Joe Abraham is next.
Google Keyword Suggestion: Now gives you the approximate search volume. Lets you search by specific term. You can just type in a URL and see what Google thinks it’s about. Do it to your own site, as well.
WordTracker: Good tool but don’t go by the search volume numbers.
Microsoft adCenter Labs: Free Demographic tools. Input a URL on a list of phrases and get back predicted demographics. He mentions both the demographic predictions tool and the keyword forecast tool. Type in any URL and get the make up for who’s visiting that Web site – gender, age ranges, etc.
XML Sitemaps: An XML file lists all the URLs on your Web site or all the ones that you want indexed. List relative importance of pages. Allows the engines an easy way to find pages. Does not guarantee inclusion. Google, Yahoo and MSN all support this protocol.
SitemapDoc.com: If you have under 500 pages on your site, this will generate all the code you need for an XML Sitemap. You just copy and past the code into a text document and save it as an XML file.
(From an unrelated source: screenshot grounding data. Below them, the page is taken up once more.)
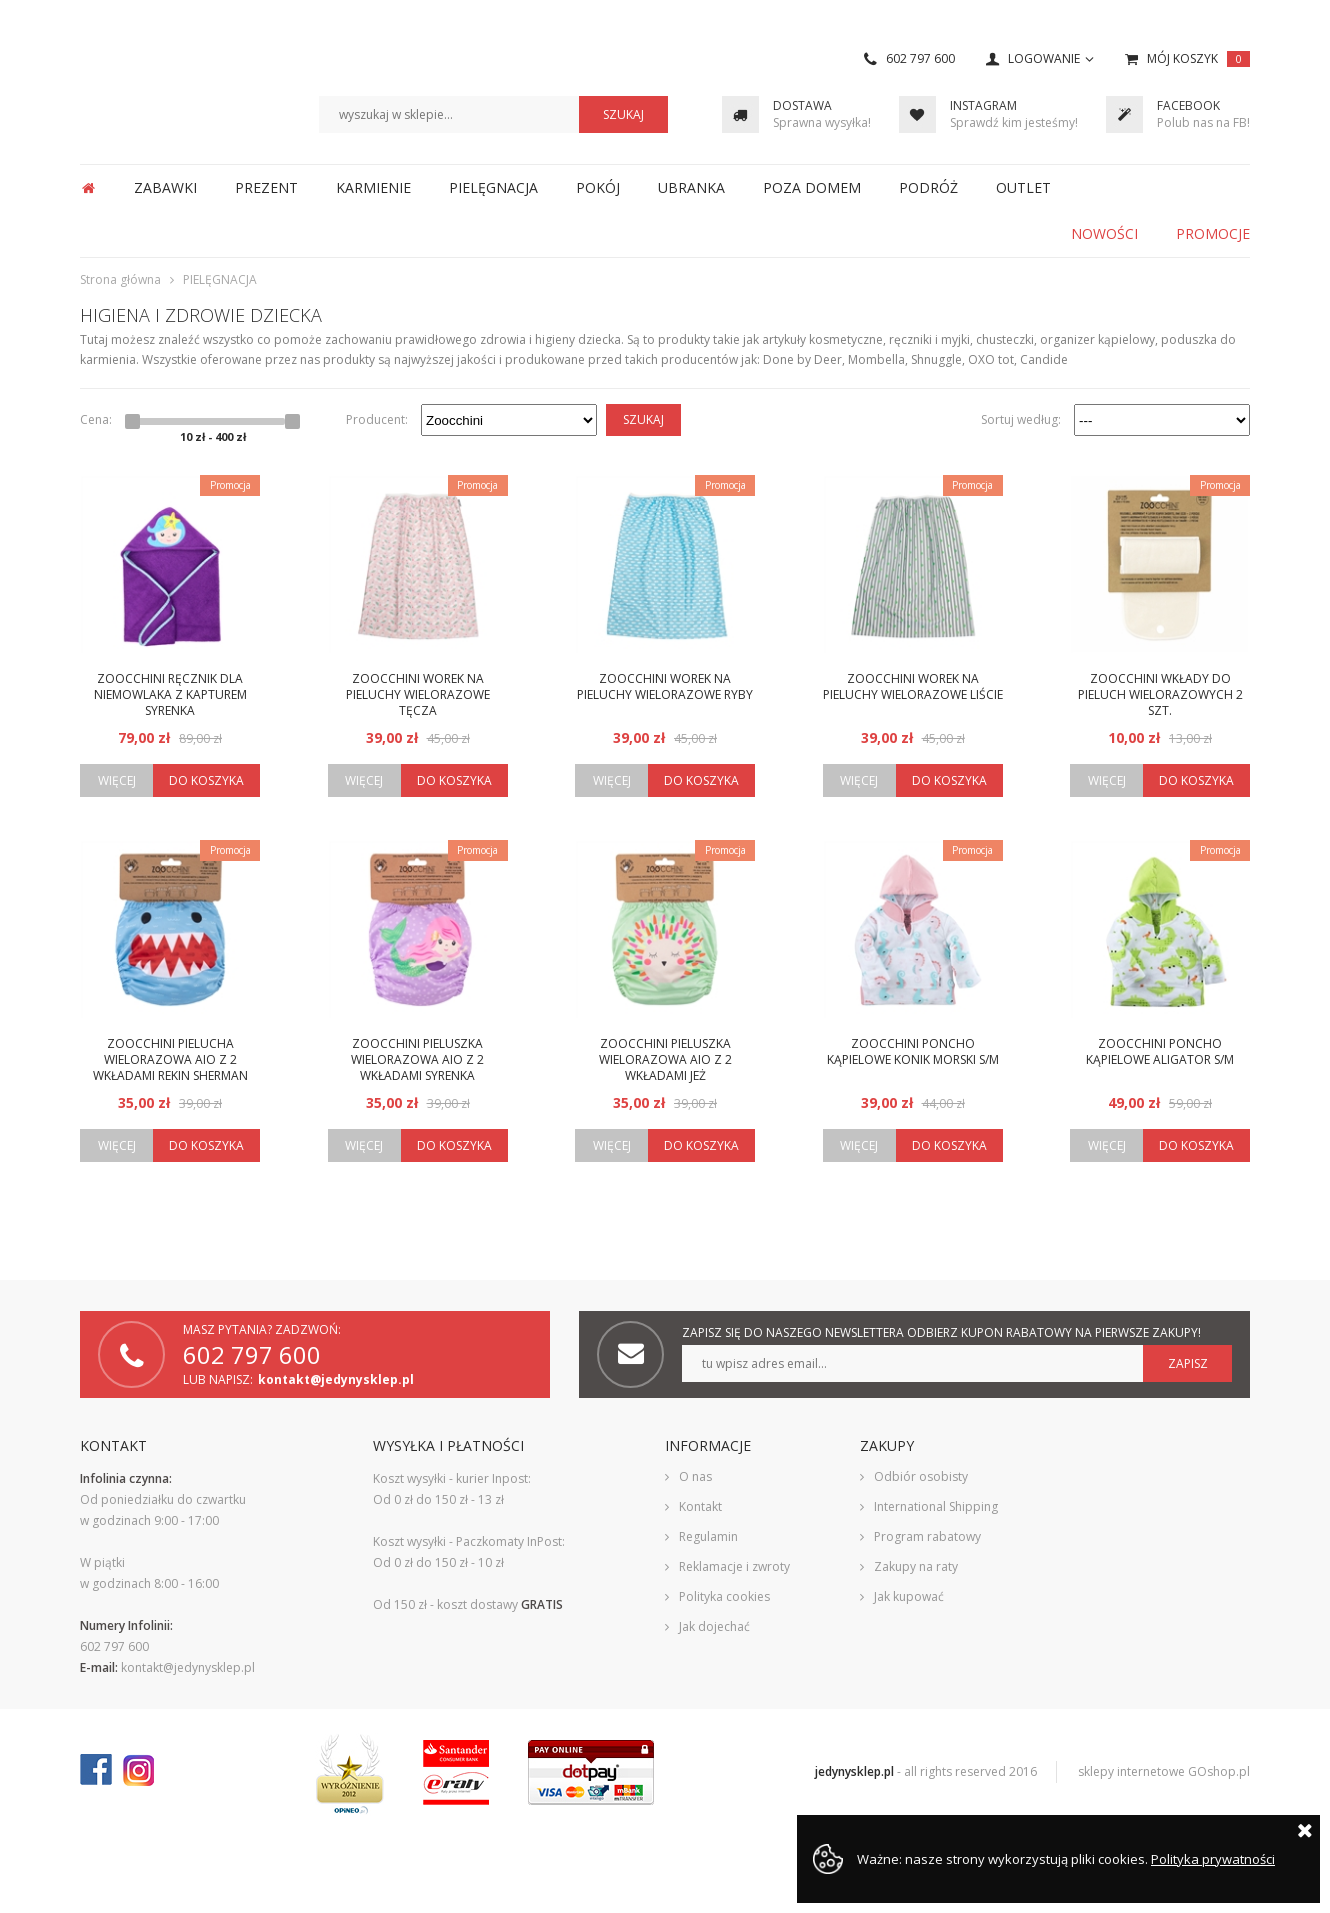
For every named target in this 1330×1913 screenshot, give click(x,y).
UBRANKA (691, 187)
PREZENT (266, 187)
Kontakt (700, 1506)
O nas (695, 1476)
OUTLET (1023, 187)
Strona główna (88, 188)
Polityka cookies (724, 1596)
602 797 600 (920, 59)
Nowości (1104, 233)
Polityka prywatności (1213, 1859)
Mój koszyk (1198, 59)
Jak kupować (909, 1596)
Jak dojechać (714, 1626)
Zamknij (1305, 1830)
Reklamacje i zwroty (734, 1566)
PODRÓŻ (928, 187)
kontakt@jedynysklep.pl (336, 1379)
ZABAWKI (165, 187)
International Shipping (936, 1506)
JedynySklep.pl (173, 84)
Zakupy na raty (916, 1566)
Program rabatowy (927, 1536)
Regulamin (708, 1536)
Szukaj (643, 419)
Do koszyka (206, 780)
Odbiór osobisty (921, 1476)
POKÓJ (598, 187)
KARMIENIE (373, 187)
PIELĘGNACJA (493, 187)
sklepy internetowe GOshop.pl (1164, 1771)
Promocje (1213, 233)
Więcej (117, 780)
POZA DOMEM (812, 187)
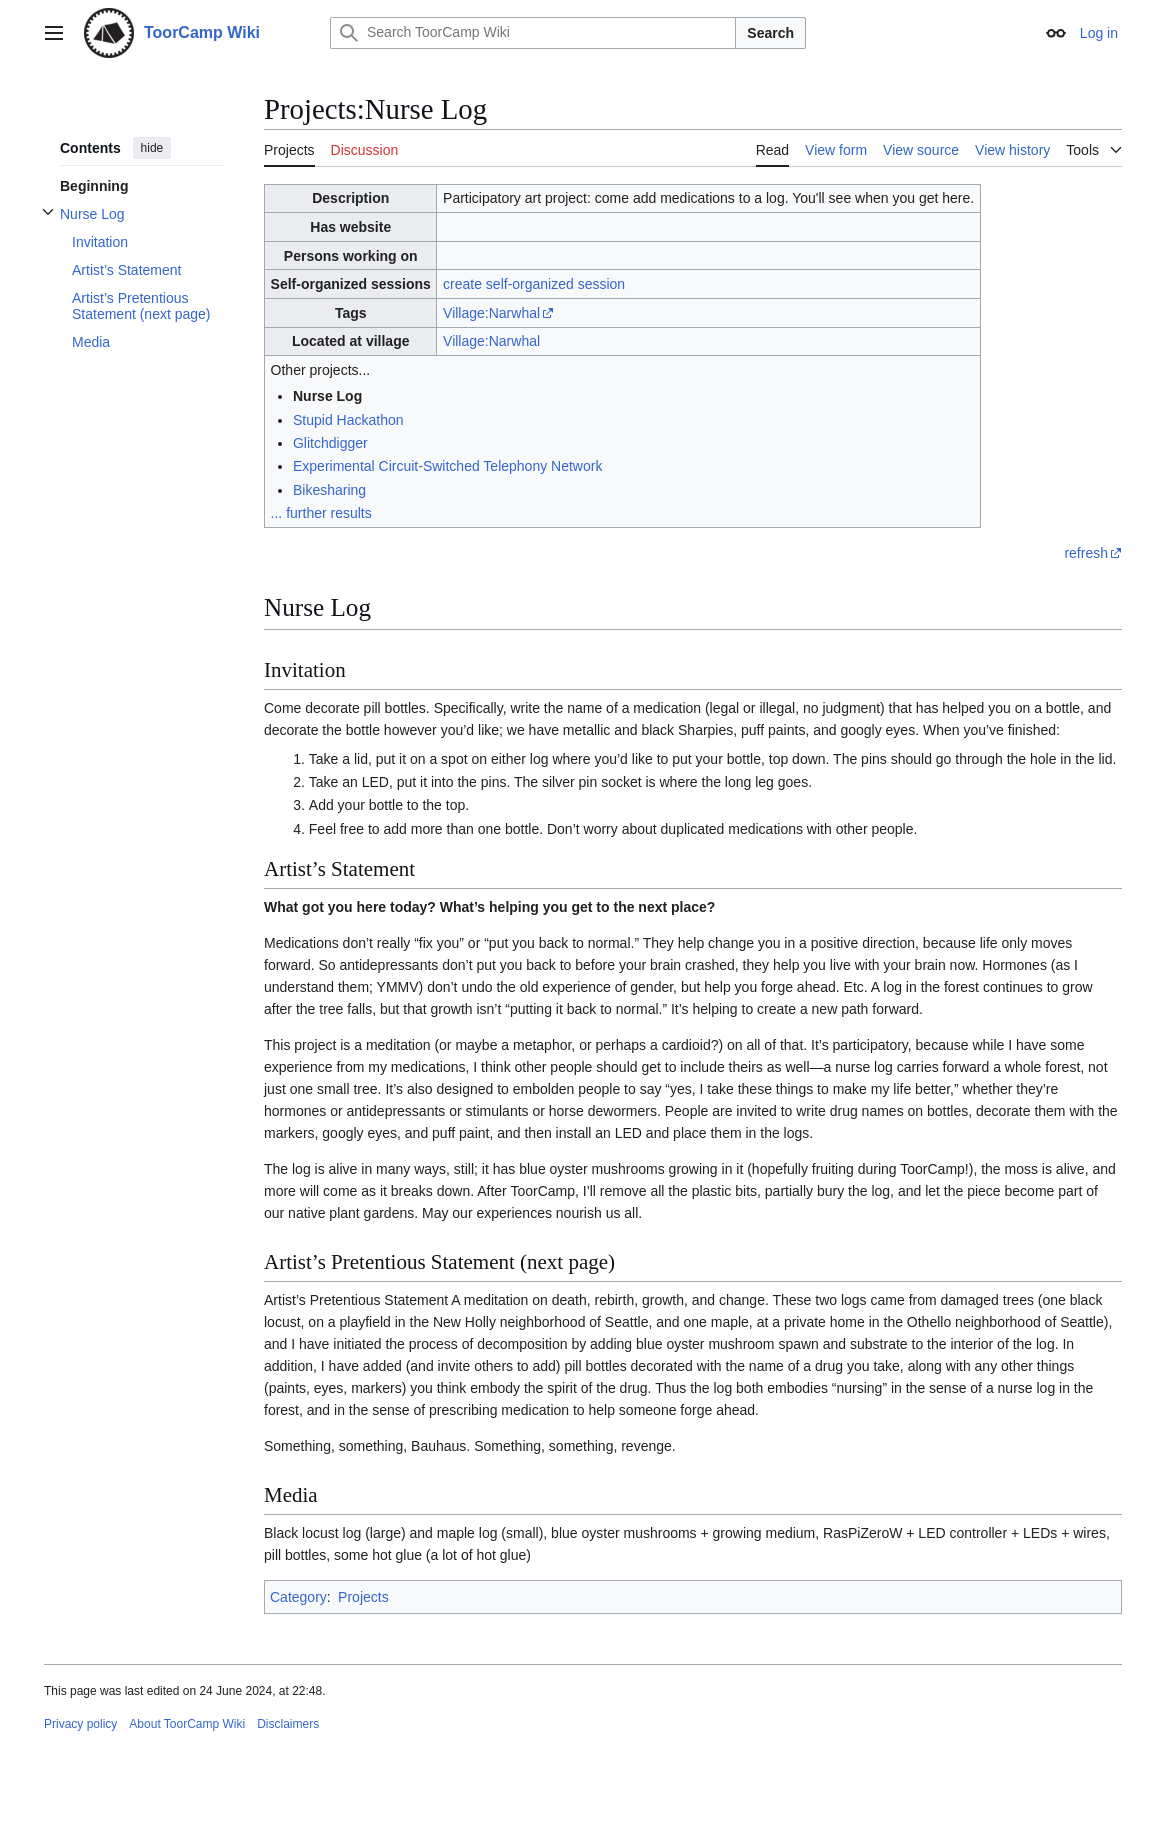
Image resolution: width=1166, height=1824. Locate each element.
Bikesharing (329, 490)
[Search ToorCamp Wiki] (533, 33)
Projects (363, 1597)
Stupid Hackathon (348, 420)
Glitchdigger (330, 443)
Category (298, 1597)
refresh (1086, 553)
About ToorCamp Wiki (187, 1724)
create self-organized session (534, 284)
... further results (321, 513)
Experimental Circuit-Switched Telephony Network (447, 466)
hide (152, 148)
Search (770, 33)
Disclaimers (288, 1724)
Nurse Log (327, 396)
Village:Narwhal (491, 313)
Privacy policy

Google Webmaster Central: Once you have all this info created, you can submit your sitemap through Google Webmaster Central. Once verified, you gain access to some Google Data o your site like content analysis, top search queries, and Web crawl stats. Can be added to iGoogle.
You can double check your robots.txt file in Google Webmaster Tools.
CrazyEgg: Heatmapping tool. Creates different visual overlays of site with statistics. Creates a heat map, using color to indicate activity.